Work instructions: Give a verbatim copy of the lines below, minus the pictures.

Task material START

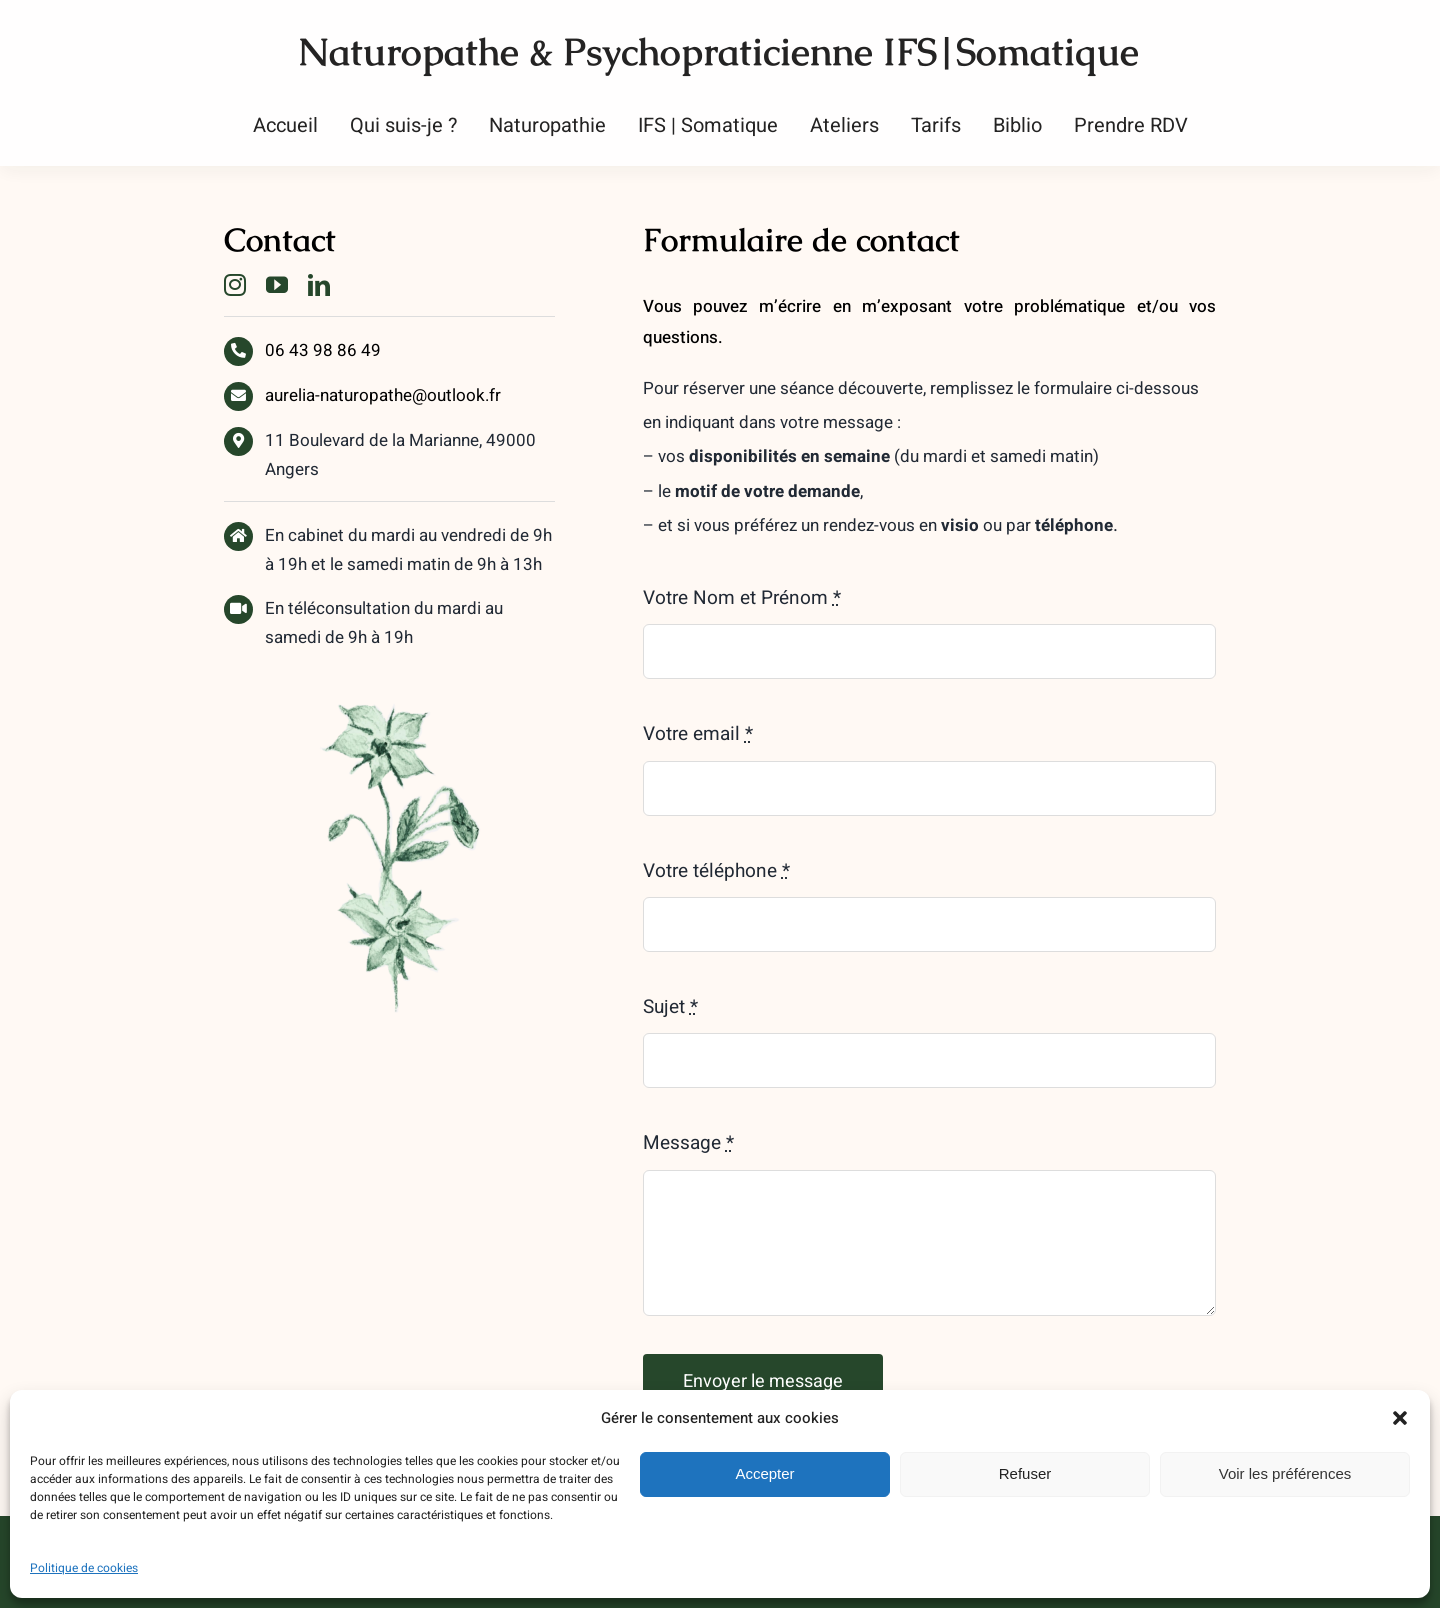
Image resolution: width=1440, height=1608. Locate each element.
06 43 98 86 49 (323, 350)
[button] (1400, 1418)
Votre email (698, 734)
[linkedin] (319, 285)
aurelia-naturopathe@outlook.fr (383, 395)
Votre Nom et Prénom (742, 598)
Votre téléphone (716, 871)
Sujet (670, 1007)
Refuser (1025, 1473)
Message (688, 1143)
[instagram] (235, 285)
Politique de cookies (84, 1568)
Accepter (764, 1473)
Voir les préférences (1285, 1473)
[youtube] (277, 285)
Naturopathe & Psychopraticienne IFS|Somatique (718, 51)
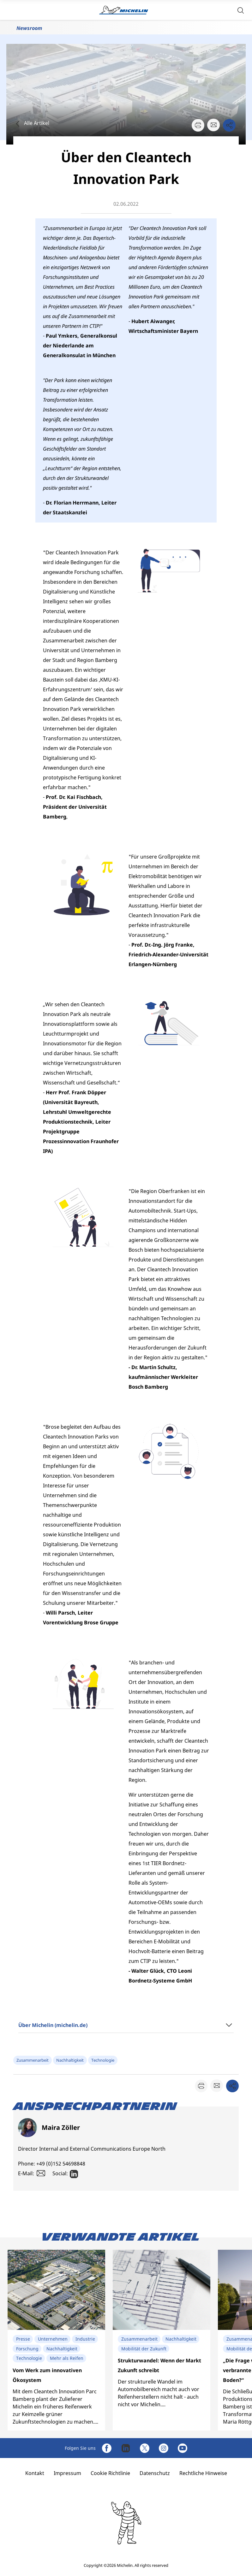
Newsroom (29, 28)
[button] (240, 10)
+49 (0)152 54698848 (60, 2163)
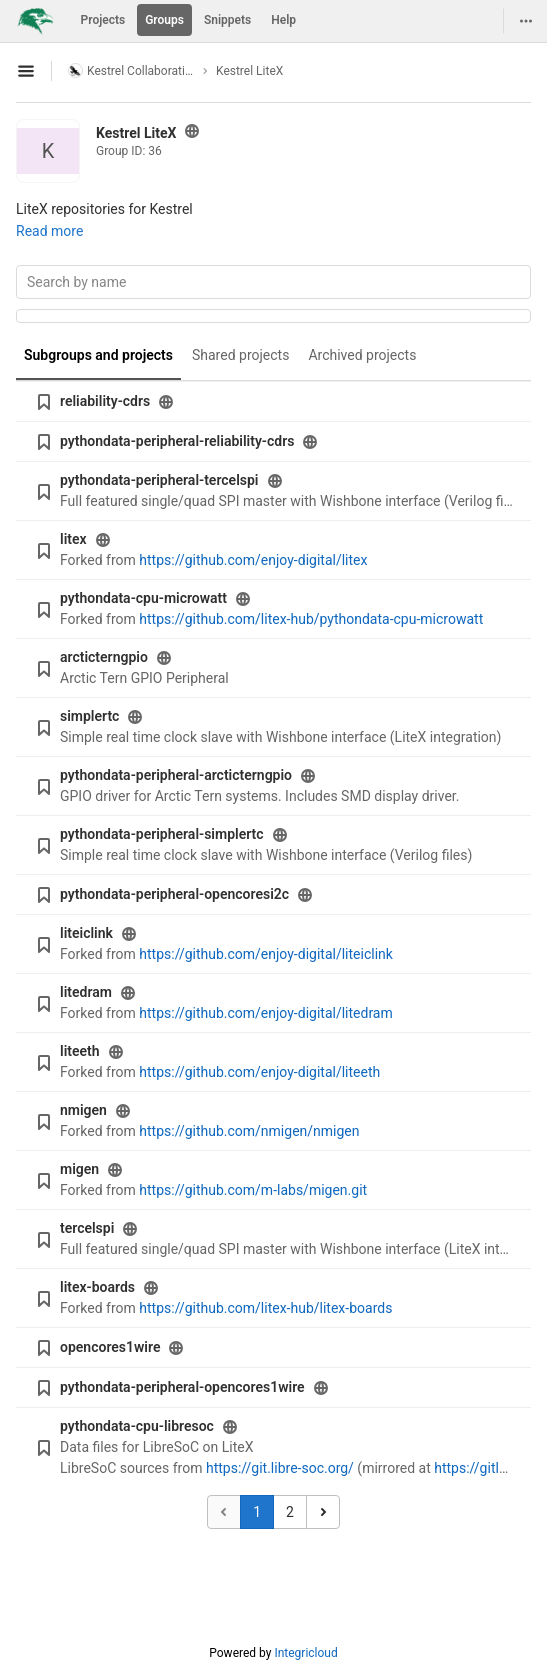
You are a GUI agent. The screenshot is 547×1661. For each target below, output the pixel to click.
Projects (103, 20)
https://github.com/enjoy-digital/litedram (265, 1013)
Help (283, 20)
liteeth (80, 1051)
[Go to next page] (323, 1512)
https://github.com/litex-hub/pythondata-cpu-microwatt (311, 619)
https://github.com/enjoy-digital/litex (253, 560)
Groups (164, 20)
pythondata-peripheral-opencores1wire (182, 1387)
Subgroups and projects (98, 355)
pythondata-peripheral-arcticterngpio (176, 775)
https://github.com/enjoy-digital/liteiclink (266, 954)
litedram (86, 992)
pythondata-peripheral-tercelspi (159, 480)
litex (73, 539)
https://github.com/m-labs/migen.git (253, 1190)
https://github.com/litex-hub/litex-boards (265, 1308)
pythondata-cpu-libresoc (137, 1426)
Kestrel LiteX (249, 71)
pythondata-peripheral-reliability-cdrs (177, 441)
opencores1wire (110, 1347)
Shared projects (240, 355)
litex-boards (97, 1287)
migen (79, 1169)
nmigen (83, 1110)
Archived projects (362, 355)
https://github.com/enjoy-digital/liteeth (259, 1072)
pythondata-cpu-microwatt (143, 598)
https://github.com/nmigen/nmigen (249, 1131)
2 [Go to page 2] (290, 1512)
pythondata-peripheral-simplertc (162, 834)
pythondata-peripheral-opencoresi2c (174, 894)
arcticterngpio (104, 657)
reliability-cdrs (105, 401)
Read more (49, 231)
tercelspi (87, 1228)
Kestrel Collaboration (132, 70)
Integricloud (305, 1653)
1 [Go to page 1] (257, 1512)
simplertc (89, 716)
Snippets (227, 20)
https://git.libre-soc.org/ (280, 1468)
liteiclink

Task material END

Solution:
Image resolution: width=1440, height=1608. Locate each element.
06 43 98 86 49 (323, 350)
[button] (1400, 1418)
Votre email (698, 734)
[linkedin] (319, 285)
aurelia-naturopathe@outlook.fr (383, 395)
Votre Nom et Prénom (742, 598)
Votre téléphone (716, 871)
Sujet (670, 1007)
Refuser (1025, 1473)
Message (688, 1143)
[instagram] (235, 285)
Politique de cookies (84, 1568)
Accepter (764, 1473)
Voir les préférences (1285, 1473)
[youtube] (277, 285)
Naturopathe & Psychopraticienne IFS|Somatique (718, 51)
Newsroom (29, 28)
[button] (240, 10)
+49 (0)152 54698848 (60, 2163)
You are a GUI agent. The screenshot is 547×1661. For each target below, output the pixel to click.
Projects (103, 20)
https://github.com/enjoy-digital/litedram (265, 1013)
Help (283, 20)
liteeth (80, 1051)
[Go to next page] (323, 1512)
https://github.com/litex-hub/pythondata-cpu-microwatt (311, 619)
https://github.com/enjoy-digital/litex (253, 560)
Groups (164, 20)
pythondata-peripheral-opencores1wire (182, 1387)
Subgroups and projects (98, 355)
pythondata-peripheral-arcticterngpio (176, 775)
https://github.com/enjoy-digital/liteiclink (266, 954)
litedram (86, 992)
pythondata-peripheral-tercelspi (159, 480)
litex (73, 539)
https://github.com/m-labs/migen.git (253, 1190)
https://github.com/litex-hub/litex-boards (265, 1308)
pythondata-cpu-libresoc (137, 1426)
Kestrel LiteX (249, 71)
pythondata-peripheral-reliability-cdrs (177, 441)
opencores1wire (110, 1347)
Shared projects (240, 355)
litex-boards (97, 1287)
migen (79, 1169)
nmigen (83, 1110)
Archived projects (362, 355)
https://github.com/enjoy-digital/liteeth (259, 1072)
pythondata-cpu-microwatt (143, 598)
https://github.com/nmigen/nmigen (249, 1131)
2 [Go to page 2] (290, 1512)
pythondata-peripheral-simplertc (162, 834)
pythondata-peripheral-opencoresi2c (174, 894)
arcticterngpio (104, 657)
reliability-cdrs (105, 401)
Read more (49, 231)
tercelspi (87, 1228)
Kestrel Collaboration (132, 70)
Integricloud (305, 1653)
1 [Go to page 1] (257, 1512)
simplertc (89, 716)
Snippets (227, 20)
https://git.libre-soc.org/ (280, 1468)
liteiclink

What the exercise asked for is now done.